### MATERIAL SHOWN
********************
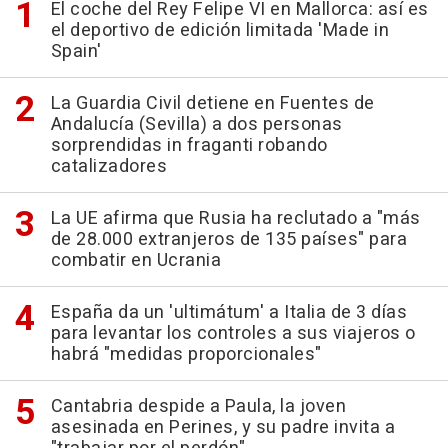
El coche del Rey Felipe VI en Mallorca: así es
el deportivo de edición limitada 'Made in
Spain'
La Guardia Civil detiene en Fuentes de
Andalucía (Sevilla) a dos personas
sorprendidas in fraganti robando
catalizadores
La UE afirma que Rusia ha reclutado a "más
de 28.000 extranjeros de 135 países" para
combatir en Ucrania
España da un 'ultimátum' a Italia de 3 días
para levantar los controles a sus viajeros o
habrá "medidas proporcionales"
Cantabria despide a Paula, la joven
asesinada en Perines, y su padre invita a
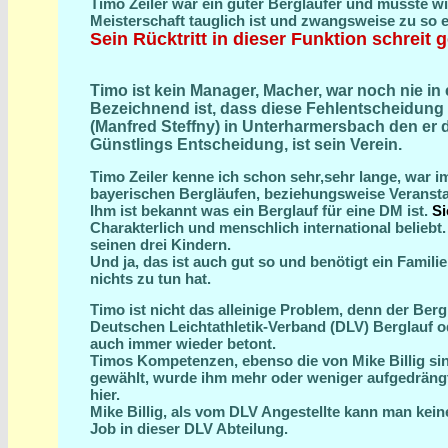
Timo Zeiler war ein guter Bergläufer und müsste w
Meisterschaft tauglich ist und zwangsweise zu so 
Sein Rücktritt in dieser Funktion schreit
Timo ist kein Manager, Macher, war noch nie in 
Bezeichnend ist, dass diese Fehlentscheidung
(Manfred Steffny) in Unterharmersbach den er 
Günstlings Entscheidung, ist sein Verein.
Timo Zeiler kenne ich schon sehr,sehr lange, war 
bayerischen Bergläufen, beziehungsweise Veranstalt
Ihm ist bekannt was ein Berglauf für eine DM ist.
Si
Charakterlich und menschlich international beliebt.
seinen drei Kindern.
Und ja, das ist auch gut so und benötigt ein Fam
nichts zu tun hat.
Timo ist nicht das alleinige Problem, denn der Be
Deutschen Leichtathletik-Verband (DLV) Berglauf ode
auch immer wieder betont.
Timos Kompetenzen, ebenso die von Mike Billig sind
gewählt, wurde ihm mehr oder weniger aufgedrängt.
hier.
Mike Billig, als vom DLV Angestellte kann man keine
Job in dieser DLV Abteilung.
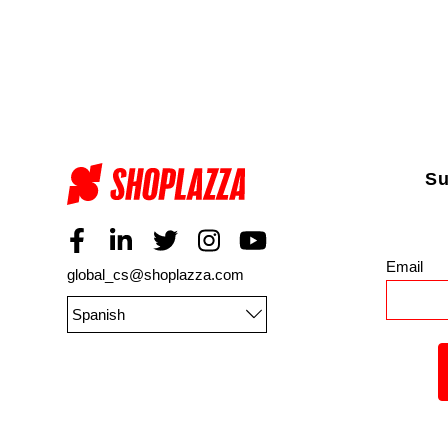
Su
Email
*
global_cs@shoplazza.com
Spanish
********************
### DIRECTIONS FOR THIS TASK
A word-for-word transcription of the listing is needed, minus its images.

### RESULT OF THIS TASK
El coche del Rey Felipe VI en Mallorca: así es
el deportivo de edición limitada 'Made in
Spain'
La Guardia Civil detiene en Fuentes de
Andalucía (Sevilla) a dos personas
sorprendidas in fraganti robando
catalizadores
La UE afirma que Rusia ha reclutado a "más
de 28.000 extranjeros de 135 países" para
combatir en Ucrania
España da un 'ultimátum' a Italia de 3 días
para levantar los controles a sus viajeros o
habrá "medidas proporcionales"
Cantabria despide a Paula, la joven
asesinada en Perines, y su padre invita a
Timo Zeiler war ein guter Bergläufer und müsste w
Meisterschaft tauglich ist und zwangsweise zu so 
Sein Rücktritt in dieser Funktion schreit
Timo ist kein Manager, Macher, war noch nie in 
Bezeichnend ist, dass diese Fehlentscheidung
(Manfred Steffny) in Unterharmersbach den er 
Günstlings Entscheidung, ist sein Verein.
Timo Zeiler kenne ich schon sehr,sehr lange, war 
bayerischen Bergläufen, beziehungsweise Veranstalt
Ihm ist bekannt was ein Berglauf für eine DM ist.
Si
Charakterlich und menschlich international beliebt.
seinen drei Kindern.
Und ja, das ist auch gut so und benötigt ein Fam
nichts zu tun hat.
Timo ist nicht das alleinige Problem, denn der Be
Deutschen Leichtathletik-Verband (DLV) Berglauf ode
auch immer wieder betont.
Timos Kompetenzen, ebenso die von Mike Billig sind
gewählt, wurde ihm mehr oder weniger aufgedrängt.
hier.
Mike Billig, als vom DLV Angestellte kann man keine
Job in dieser DLV Abteilung.
Su
Email
*
global_cs@shoplazza.com
Spanish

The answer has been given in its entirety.